The European Parliament and Council negotiators reached a provisional agreement on the Artificial Intelligence Act on December 8. The regulation aims to ensure that “fundamental rights, democracy, the rule of law and environmental sustainability are protected from high-risk AI, while boosting innovation and making Europe a leader in the field.” The rules would establish obligations for artificial intelligence (AI) based on its potential risks and level of impact.

The agreement is a world first and described as “historic” by Thierry Breton, the European Commissioner responsible for a suite of European laws that will also govern social media and search engines.

“The EU becomes the very first continent to set clear rules for the use of AI. The AI Act is much more than a rulebook — it’s a launchpad for EU startups and researchers to lead the global AI race,” said Breton, who also hinted at further changes, saying “The best is yet to come!”

The landmark deal came after a 37-hour session between the European Parliament and EU member states.

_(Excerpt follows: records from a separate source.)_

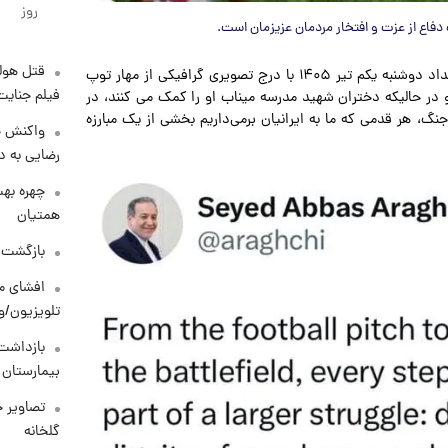
روز
 دفاع از عزت و افتخار مردمان عزیزمان است.
قتل هول
به گزارش پارسینه به نقل از خبرانلاین، سید عباس عراقچی بامداد دوشنبه یکم تیر ۱۴۰۵ با درج تصویری گرافیکی از مهار توپ
فیلم جنایت
 و در حالیکه دختران شهید مدرسه میناب او را کمک می کنند، در
نگ، هر قدمی که ما به ایرانیان برمی‌داریم بخشی از یک مبارزه
واکنش خ
رضایی به د
چهره بهت
همتیان
بازگشت م
افشای مح
تلویزیون/و
بازداشت 
بیمارستان 
تصاویر ج
گلخانه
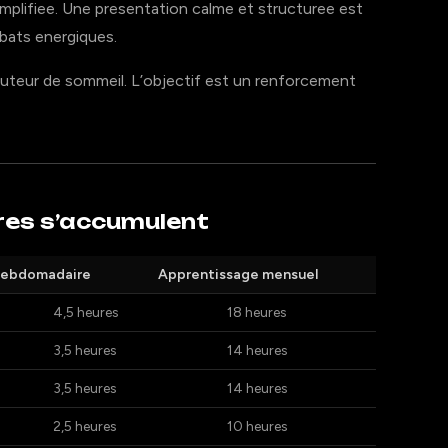
implifiee. Une presentation calme et structuree est
bats energiques.
nuteur de sommeil. L’objectif est un renforcement
ures s’accumulent
hebdomadaire
Apprentissage mensuel
4,5 heures
18 heures
3,5 heures
14 heures
3,5 heures
14 heures
2,5 heures
10 heures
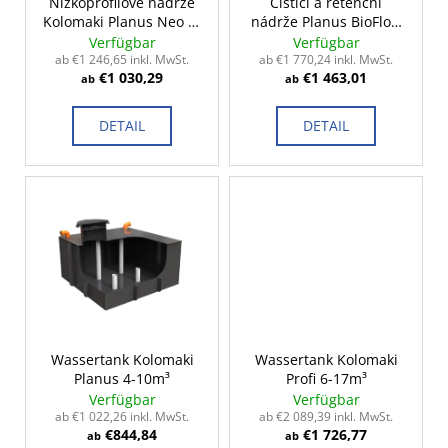
r
Nízkoprofilové nádrže
Čistící a retenční
Kolomaki Planus Neo 2-
nádrže Planus BioFlow
P
10m³
2-15m³
Verfügbar
Verfügbar
r
ab €1 246,65 inkl. MwSt.
ab €1 770,24 inkl. MwSt.
€1 030,29
€1 463,01
o
ab
ab
d
DETAIL
DETAIL
u
k
t
e
Wassertank Kolomaki
Wassertank Kolomaki
Planus 4-10m³
Profi 6-17m³
Verfügbar
Verfügbar
ab €1 022,26 inkl. MwSt.
ab €2 089,39 inkl. MwSt.
€844,84
€1 726,77
ab
ab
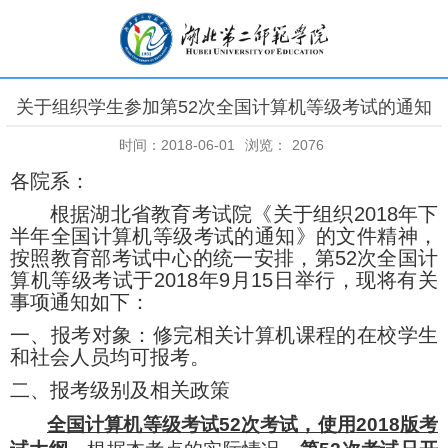
关于组织学生参加第52次全国计算机等级考试的通知
时间：2018-06-01
浏览：
2076
各院系：
根据湖北省教育考试院《关于组织
2018
年下
半年全国计算机等级考试的通知》的文件精神，
按照教育部考试中心的统一安排，第
52
次全国计
算机等级考试于
2018
年
9
月
15
日举行，现将有关
事项通知如下：
一、报考对象：修完相关计算机课程的在校学生
和社会人员均可报考。
二、报考级别及相关政策
全国计算机等级考试
52
次考试，使用
2018
版考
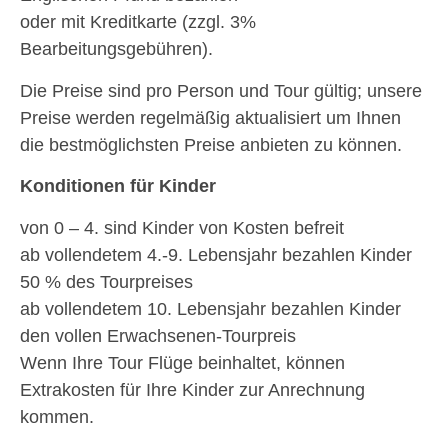
oder mit Kreditkarte (zzgl. 3%
Bearbeitungsgebühren).
Die Preise sind pro Person und Tour gültig; unsere
Preise werden regelmäßig aktualisiert um Ihnen
die bestmöglichsten Preise anbieten zu können.
Konditionen für Kinder
von 0 – 4. sind Kinder von Kosten befreit
ab vollendetem 4.-9. Lebensjahr bezahlen Kinder
50 % des Tourpreises
ab vollendetem 10. Lebensjahr bezahlen Kinder
den vollen Erwachsenen-Tourpreis
Wenn Ihre Tour Flüge beinhaltet, können
Extrakosten für Ihre Kinder zur Anrechnung
kommen.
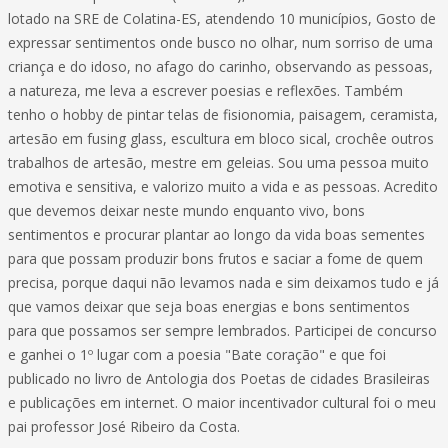
lotado na SRE de Colatina-ES, atendendo 10 municípios, Gosto de
expressar sentimentos onde busco no olhar, num sorriso de uma
criança e do idoso, no afago do carinho, observando as pessoas,
a natureza, me leva a escrever poesias e reflexões. Também
tenho o hobby de pintar telas de fisionomia, paisagem, ceramista,
artesão em fusing glass, escultura em bloco sical, crochêe outros
trabalhos de artesão, mestre em geleias. Sou uma pessoa muito
emotiva e sensitiva, e valorizo muito a vida e as pessoas. Acredito
que devemos deixar neste mundo enquanto vivo, bons
sentimentos e procurar plantar ao longo da vida boas sementes
para que possam produzir bons frutos e saciar a fome de quem
precisa, porque daqui não levamos nada e sim deixamos tudo e já
que vamos deixar que seja boas energias e bons sentimentos
para que possamos ser sempre lembrados. Participei de concurso
e ganhei o 1º lugar com a poesia "Bate coração" e que foi
publicado no livro de Antologia dos Poetas de cidades Brasileiras
e publicações em internet. O maior incentivador cultural foi o meu
pai professor José Ribeiro da Costa.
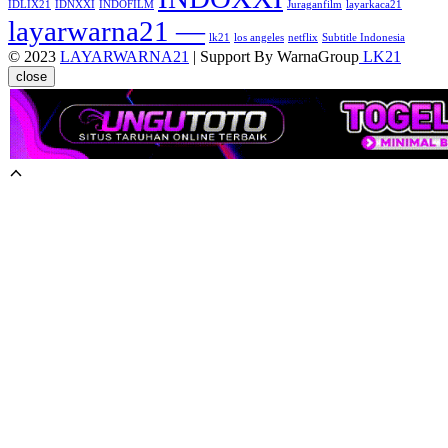
IDLIX21
IDNXXI
INDOFILM
Juraganfilm
layarkaca21
layarwarna21 —
lk21
los angeles
netflix
Subtitle Indonesia
© 2023
LAYARWARNA21
| Support By WarnaGroup
LK21
close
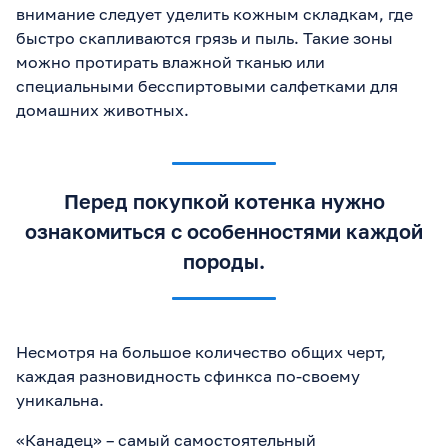
внимание следует уделить кожным складкам, где
быстро скапливаются грязь и пыль. Такие зоны
можно протирать влажной тканью или
специальными бесспиртовыми салфетками для
домашних животных.
Перед покупкой котенка нужно
ознакомиться с особенностями каждой
породы.
Несмотря на большое количество общих черт,
каждая разновидность сфинкса по-своему
уникальна.
«Канадец» – самый самостоятельный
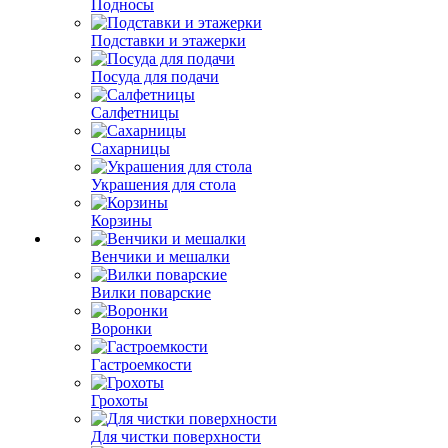
Подносы
Подставки и этажерки
Посуда для подачи
Салфетницы
Сахарницы
Украшения для стола
Корзины
Венчики и мешалки
Вилки поварские
Воронки
Гастроемкости
Грохоты
Для чистки поверхности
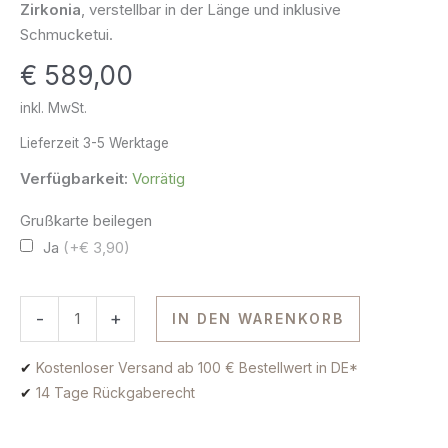
Zirkonia
, verstellbar in der Länge und inklusive
585
Schmucketui.
Gold
€
589,00
Menge
inkl. MwSt.
Lieferzeit
3-5 Werktage
Verfügbarkeit:
Vorrätig
Grußkarte beilegen
Ja
(+€ 3,90)
-
+
IN DEN WARENKORB
✔
Kostenloser Versand ab 100 € Bestellwert in DE*
✔
14 Tage Rückgaberecht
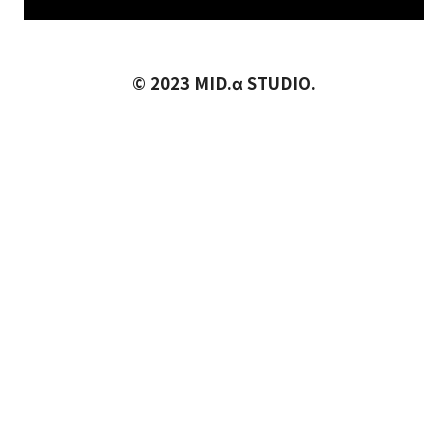
© 2023 MID.α STUDIO.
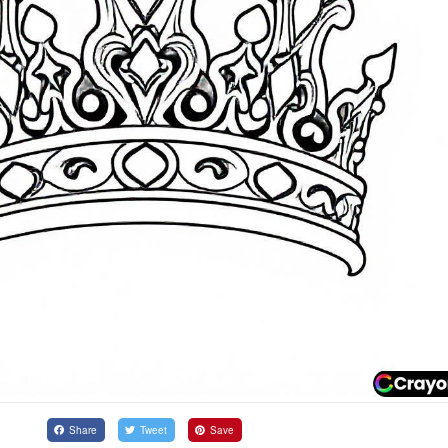
Share
Tweet
Save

MEP Brando Benefei, who co-led the parliament’s negotiating team, said: “Thanks to the European Parliament’s resilience, the world’s first horizontal legislation on artificial intelligence will keep the European promise – ensuring that rights and freedoms are at the centre of the development of this ground-breaking technology.”

Benefei co-led the parliament’s negotiating team with Romanian MEP Dragoș Tudorache, who has led the European Parliament’s campaign to regulate AI, and described the agreement as “the first in the world to set in place robust regulation on AI, guiding its development and evolution in a human-centric direction.”

“The AI Act sets rules for large, powerful AI models, ensuring they do not present systemic risks to the Union and offers strong safeguards for our citizens and our democracies against any abuses of technology by public authorities,” said Tudorache.

Specifically, the agreement is built on a risk-based tiered system where the highest level of regulation applies to those machines that pose the highest risk due to their “significant potential harm to health, safety, fundamental rights, environment, democracy and the rule of law.”

AI systems used to influence the outcome of elections and voter behavior are also classified as high-risk.

The AI Act prohibits:

  • biometric categorization systems that use sensitive characteristics such as political and religious beliefs, sexual orientation, or race;
  • untargeted scraping of facial images from the internet or CCTV footage to create facial recognition databases;
  • emotion recognition in the workplace and educational institutions;
  • social scoring based on social behavior or personal characteristics;
  • AI systems that manipulate human behavior to circumvent their free will;
  • AI used to exploit the vulnerabilities of people due to age, disability, social or economic situation.

Outside of this, officials provided few details of exactly what will constitute the eventual law, which will likely not take effect until at least 2025.

News of the landmark agreement wasn’t universally well received.

“Hope you’re aware of the mounting frustration among European developers right now. Hate being sarcastic, but this is truly literally the textbook definition of a decaying bureaucratic superstructure,” said one commenter, under Breton’s announcement post.

Another suggested, “It’s more than historic. It’s prehistoric.”

The majority of industry complaints seemed to regard the agreement and early details on the regulation as a backward step in the EU’s support for innovative technology and startups, especially in the year that the bloc’s landmark Markets in Crypto Assets regulation (MiCA) was passed into law.

MiCA was warmly received by the industry for its digital asset-specific rules, with many comparing it favorably to the current state of—supposed—uncertainty in the United States.

Despite some early retractors, the Act’s champions in the European Parliament maintain that the agreement represents a significant step forward.

“We are the first in the world to set in place real regulation for AI, and for the future digital world driven by AI, guiding the development and evolution of this technology in a human-centric direction,” said Tudorache on X.